Although breaking ground for the University building had been long delayed, the commencement now made proved to be premature. The edifice begun was never completed, as we have already intimated; and even in its imperfect, fragmentary condition, it was not fated to be for any great length of time a scene of learned labours. In 1856 its fortune was to be converted into a Female Department for the over-crowded Provincial Lunatic Asylum.
The educational system inaugurated in the new building in 1843 was, as the plate enclosed in the foundation-stone finely expressed it, "præstantissimum ad exemplar Britannicarum Universitatum." But the "exemplar" was not, in practice, found to be, as a whole, adapted to the genius of the Western Canadian people.

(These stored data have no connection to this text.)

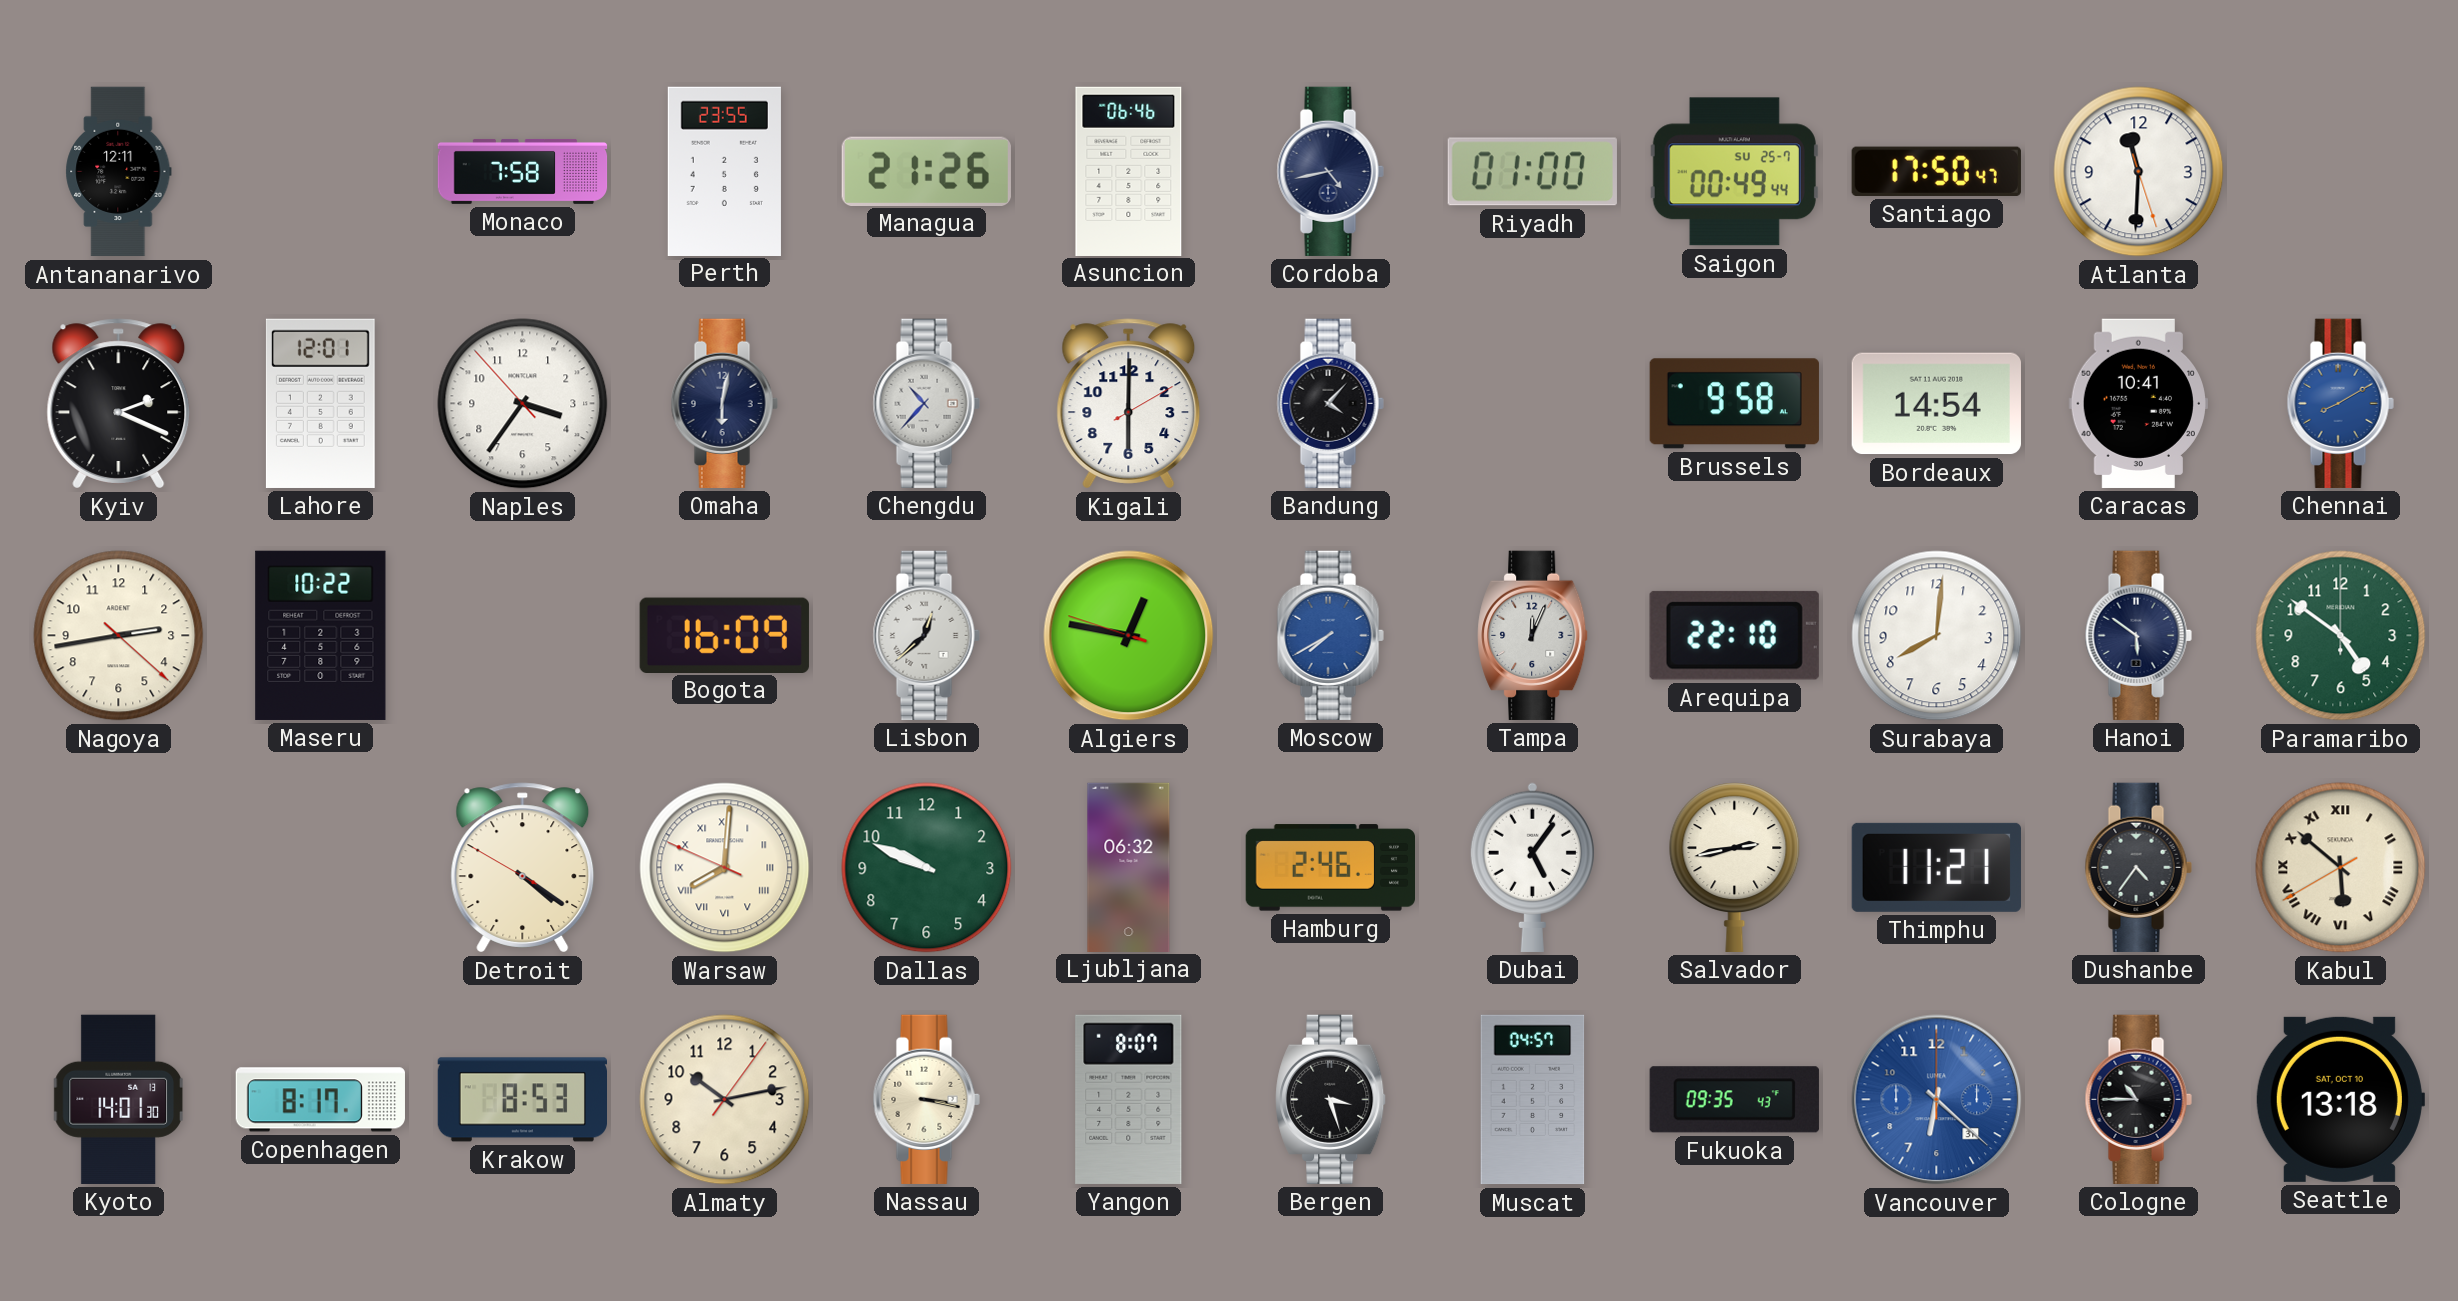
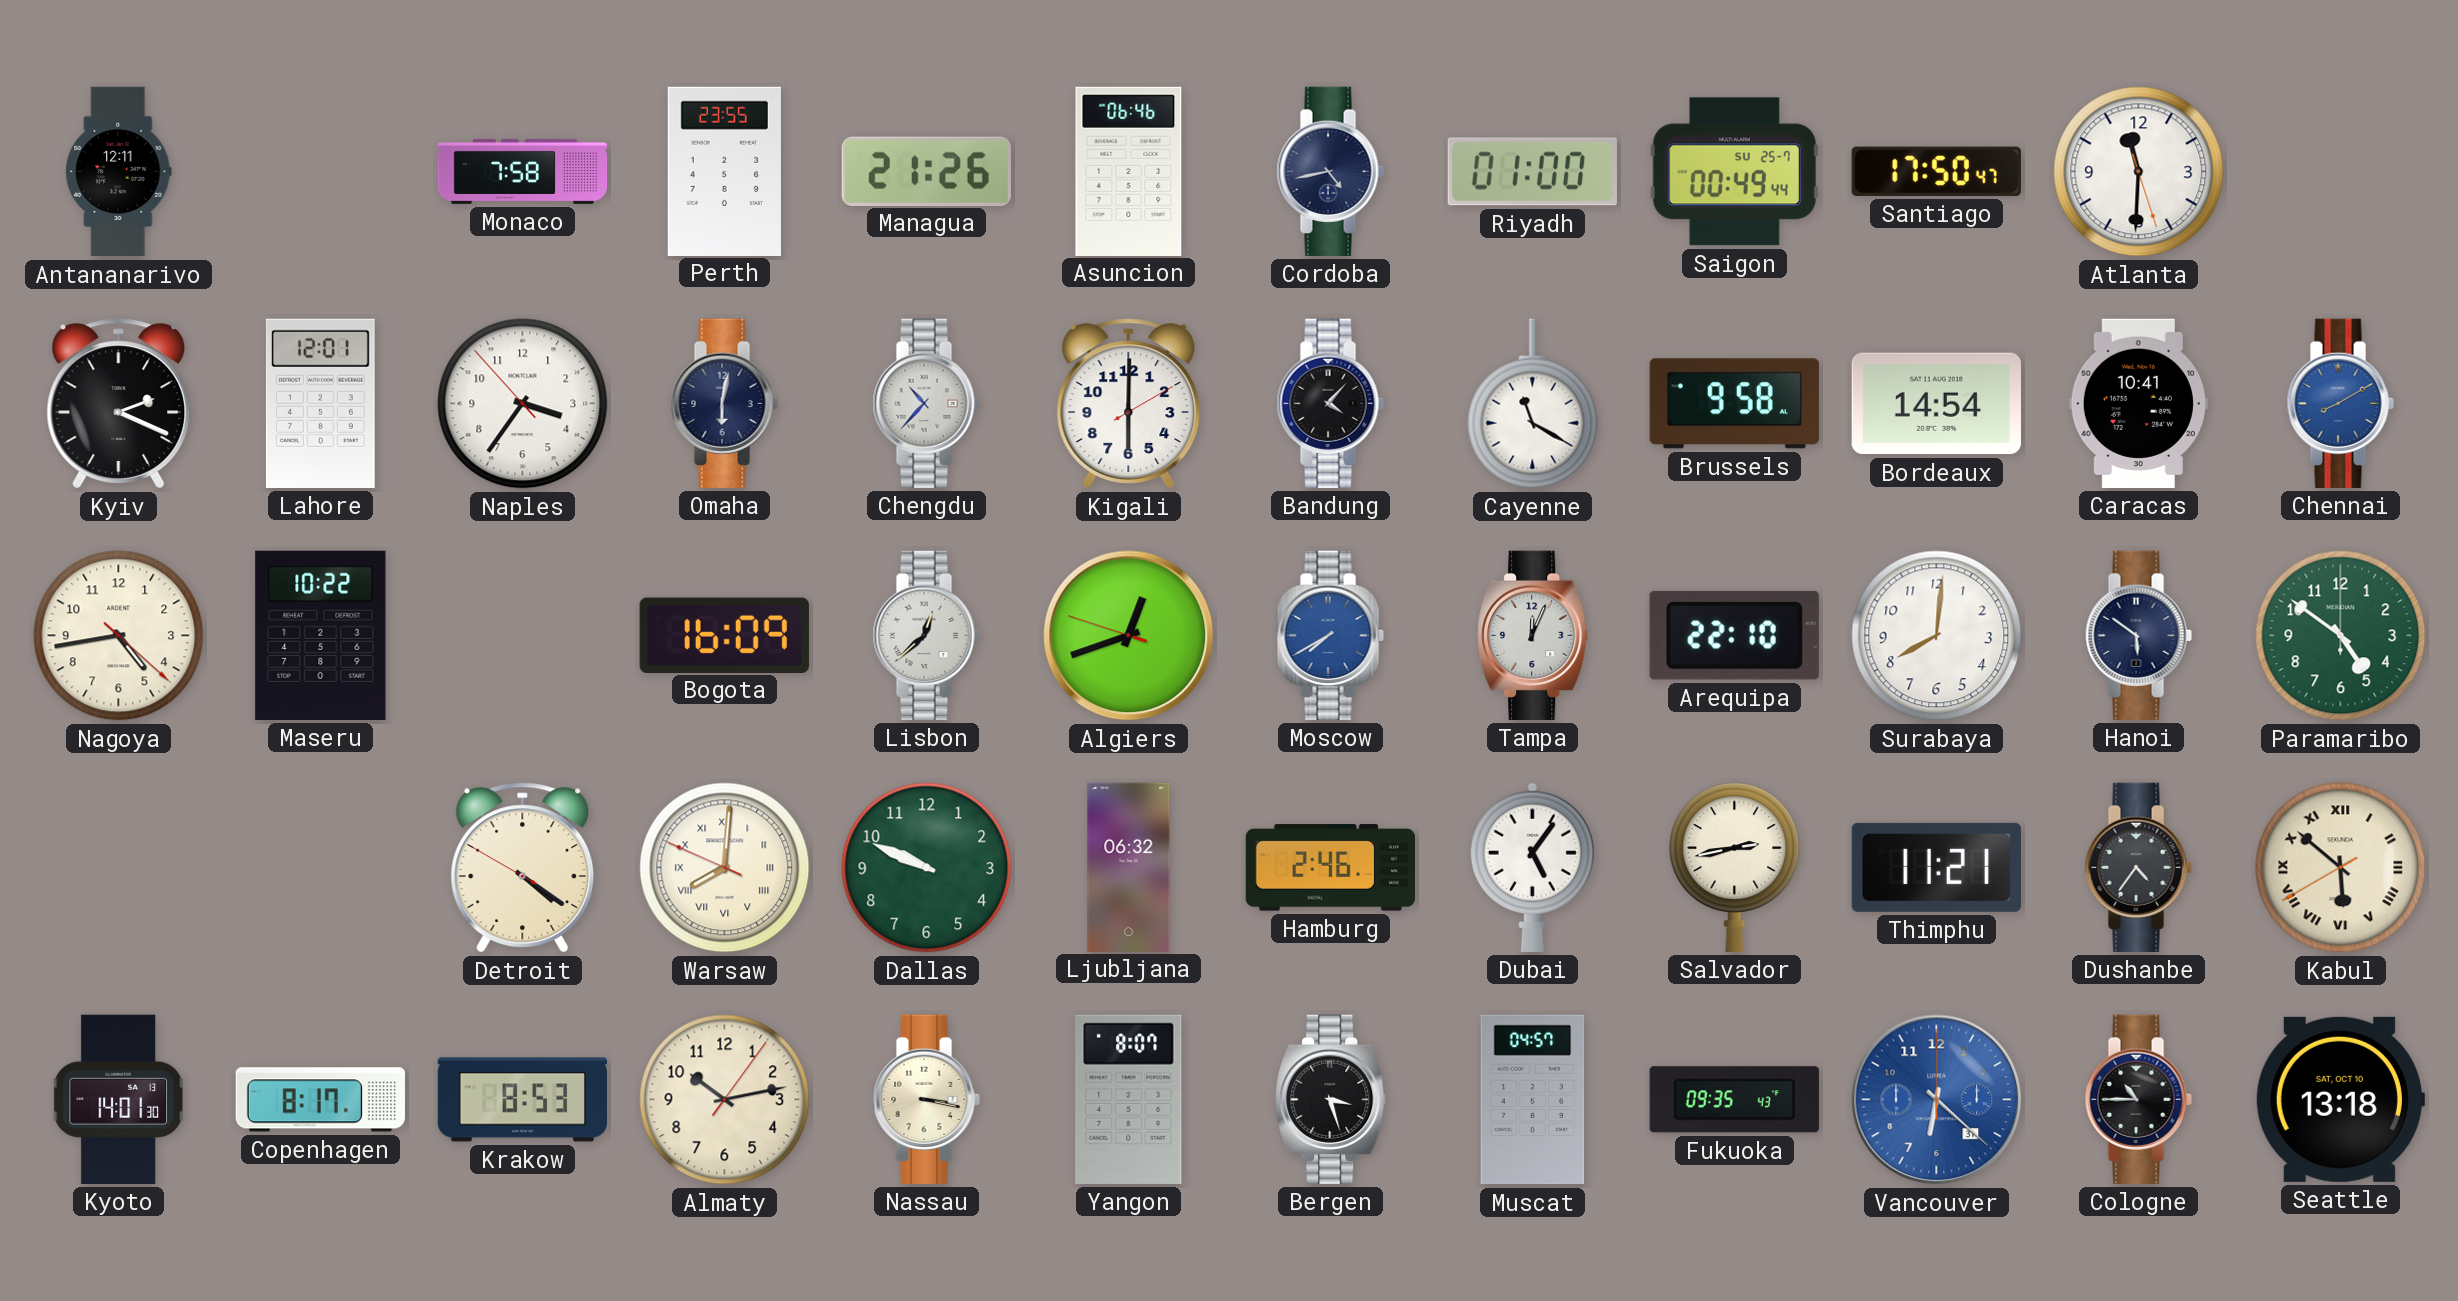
Cayenne: none -> 11:20
Nagoya: 2:43 -> 4:43
Algiers: 12:46 -> 12:41
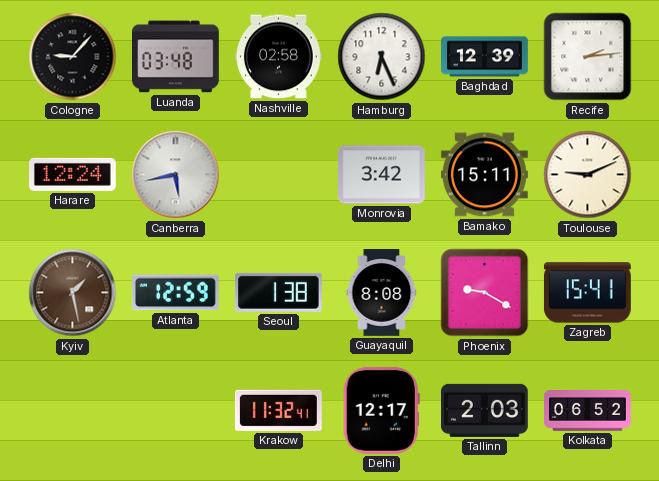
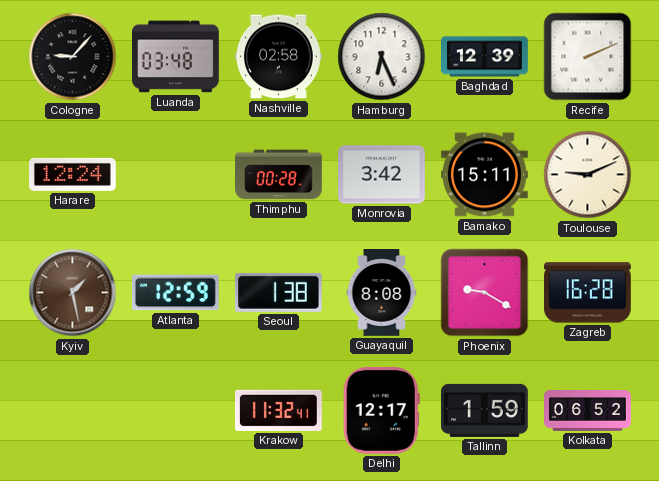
Recife: 2:14 -> 2:11
Canberra: 5:43 -> none
Thimphu: none -> 00:28
Zagreb: 15:41 -> 16:28
Tallinn: 2:03 -> 1:59
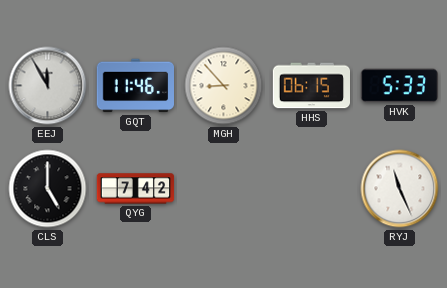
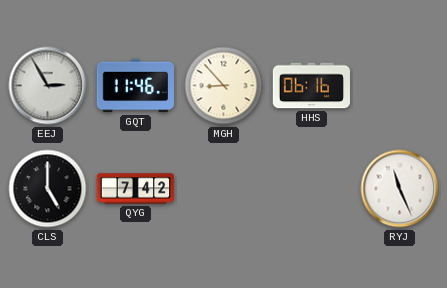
EEJ: 11:55 -> 2:55
HHS: 06:15 -> 06:16
HVK: 5:33 -> none
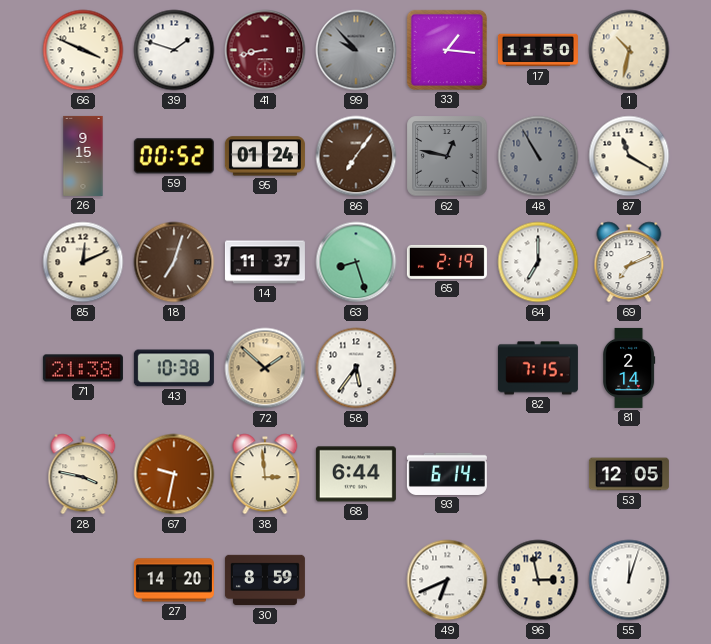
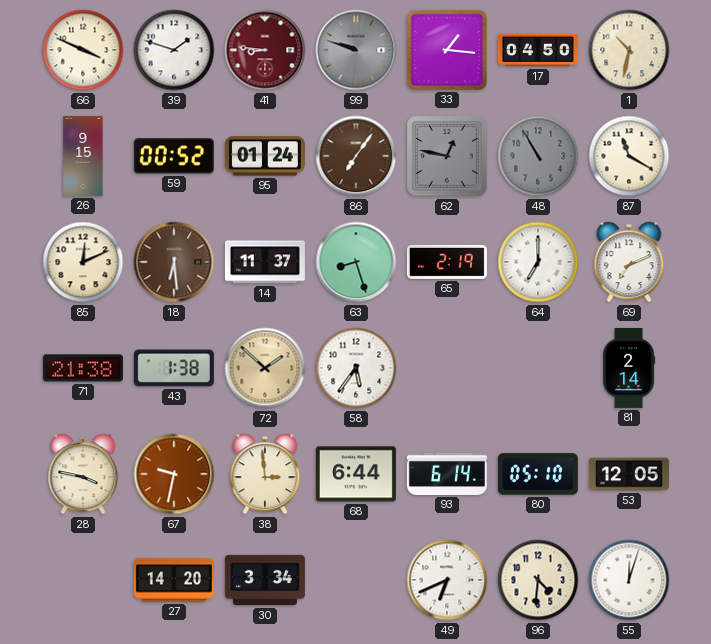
41: 8:43 -> 8:46
99: 9:53 -> 9:48
17: 11:50 -> 04:50
18: 7:03 -> 6:29
43: 10:38 -> 1:38
82: 7:15 -> none
80: none -> 05:10
30: 8:59 -> 3:34
96: 2:58 -> 4:31
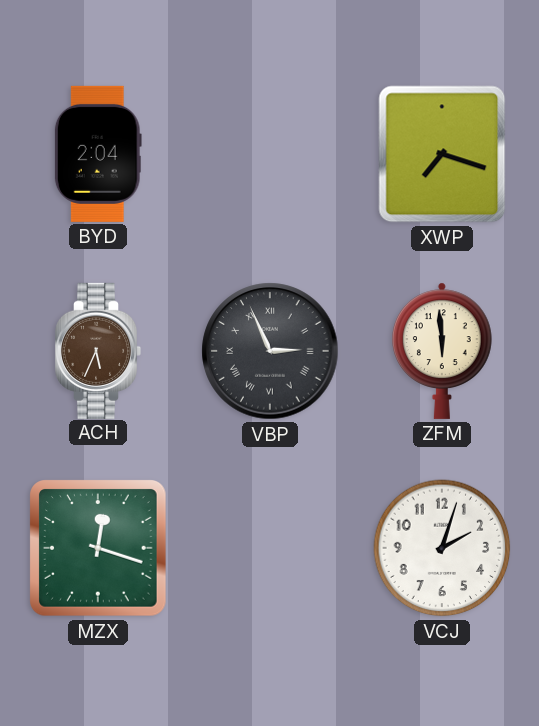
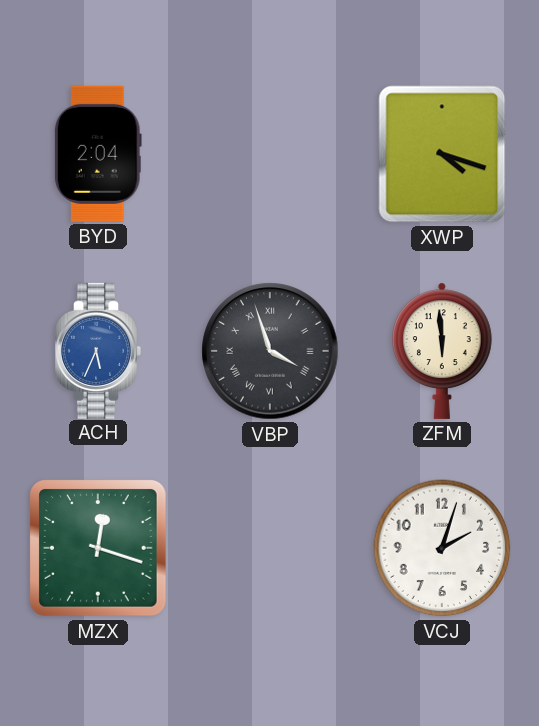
XWP: 7:18 -> 4:18
ACH dial: brown -> blue
VBP: 2:56 -> 3:57
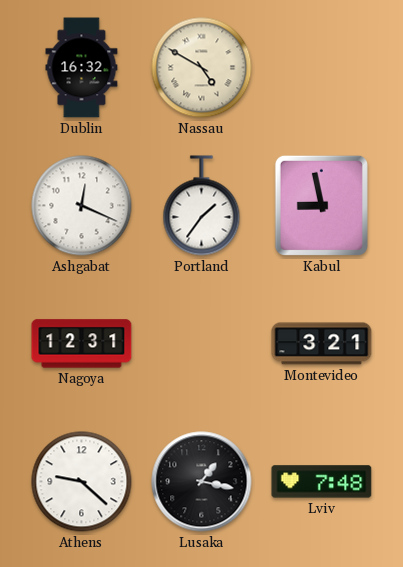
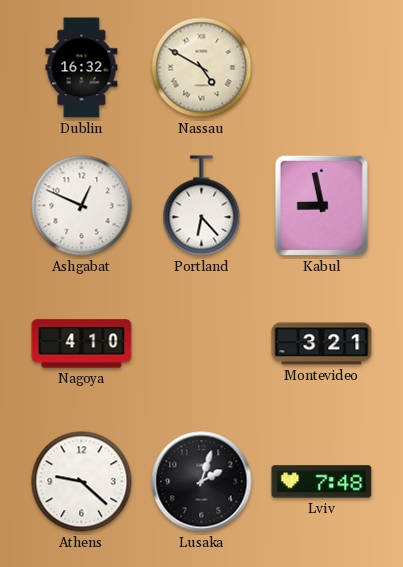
Ashgabat: 12:19 -> 12:49
Portland: 1:36 -> 6:23
Nagoya: 12:31 -> 4:10
Lusaka: 1:17 -> 2:03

The revision of the University scheme with a view to the necessities of Western Canada, was signalized by the erection in 1857 of a new building on an entirely different site, and a migration to it bodily, of president, professors and students, without departing however from the bounds of the spacious park originally provided for the institution; and it is remarkable that, while deviating, educationally and otherwise, in some points, from the pattern of the ancient universities, as they were in 1842, a nearer approach, architecturally, was made to the mediæval English College than any that had been thought of before. Mr. Cumberland, the designer of the really fine and most appropriate building in which the University at length found a resting place, was, as is evident, a man after the heart of Wykeham and Wayneflete.